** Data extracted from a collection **
Content starts

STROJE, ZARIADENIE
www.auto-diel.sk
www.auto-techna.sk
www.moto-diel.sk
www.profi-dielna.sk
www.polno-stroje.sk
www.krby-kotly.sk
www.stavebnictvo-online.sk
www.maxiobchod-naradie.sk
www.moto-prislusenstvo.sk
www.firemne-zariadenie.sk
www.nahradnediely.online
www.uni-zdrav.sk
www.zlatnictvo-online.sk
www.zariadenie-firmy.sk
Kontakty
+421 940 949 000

Content ends
Content starts

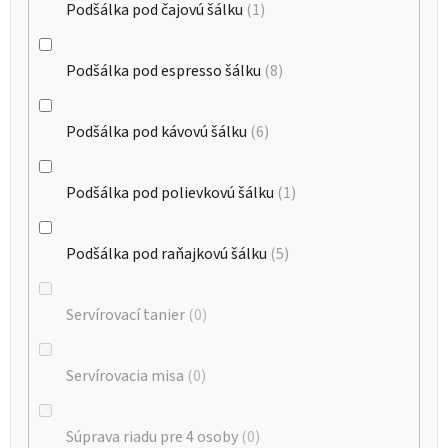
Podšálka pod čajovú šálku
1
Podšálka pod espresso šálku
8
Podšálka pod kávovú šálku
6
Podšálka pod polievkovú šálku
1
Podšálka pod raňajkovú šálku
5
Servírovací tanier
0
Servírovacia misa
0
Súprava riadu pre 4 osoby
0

Content ends

** What the task requires **
Where in the records does the word "moto" appear? Copy each line that holds it.

** Solution to this task **
www.moto-diel.sk
www.moto-prislusenstvo.sk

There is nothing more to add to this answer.